- _What is required_:
Below are the entries; return every line among them that holds the word "Romană".

Page-level text extractions
-=-=-
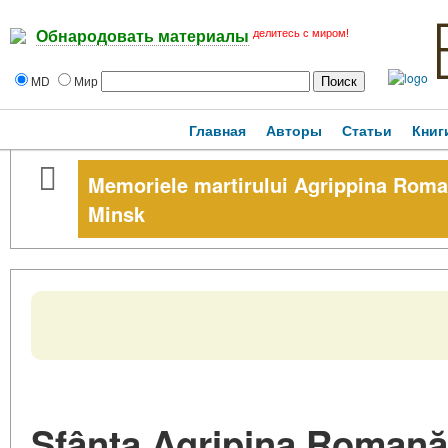
делитесь с миром!
Обнародовать материалы
MD
Мир
Главная
Авторы
Статьи
Книг
Memoriele martirului Agrippina Romană
Minsk
Sfânta Agripina Romană:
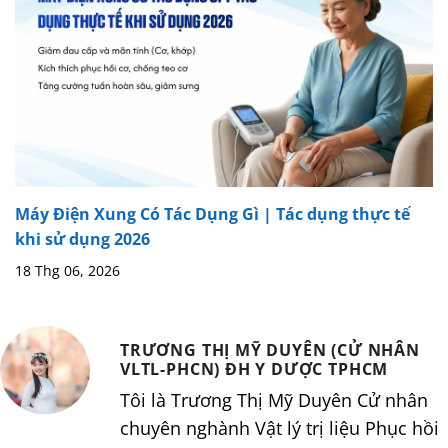
Máy Điện Xung Có Tác Dụng Gì | Tác dụng thực tế
khi sử dụng 2026
18 Thg 06, 2026
TRƯƠNG THỊ MỸ DUYÊN (CỬ NHÂN
VLTL-PHCN) ĐH Y DƯỢC TPHCM
Tôi là Trương Thị Mỹ Duyên Cử nhân
chuyên nghành Vật lý trị liệu Phục hồi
-=-=-
- _Result_:
Memoriele martirului Agrippina Romană
Sfânta Agripina Romană:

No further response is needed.